# WHAT YOU ARE ASKED TO DO:
Every record that follows must be duplicated exactly, with images left out.
Content starts
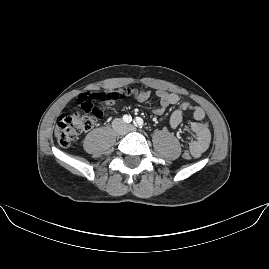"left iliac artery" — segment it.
<instances>
[{
    "label": "left iliac artery",
    "mask_w": 269,
    "mask_h": 269,
    "mask_svg": "<svg viewBox=\"0 0 269 269\" xmlns=\"http://www.w3.org/2000/svg\"><path fill=\"white\" fill-rule=\"evenodd\" d=\"M134 125L139 127V128H142L143 127V119L140 118V117H136L133 121Z\"/></svg>",
    "instance_id": "obj_1"
}]
</instances>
Content ends
# WRITTEN RESPONSE:
"left iliac artery" — segment it.
<instances>
[{
    "label": "left iliac artery",
    "mask_w": 269,
    "mask_h": 269,
    "mask_svg": "<svg viewBox=\"0 0 269 269\" xmlns=\"http://www.w3.org/2000/svg\"><path fill=\"white\" fill-rule=\"evenodd\" d=\"M134 125L139 127V128H142L143 127V119L140 118V117H136L133 121Z\"/></svg>",
    "instance_id": "obj_1"
}]
</instances>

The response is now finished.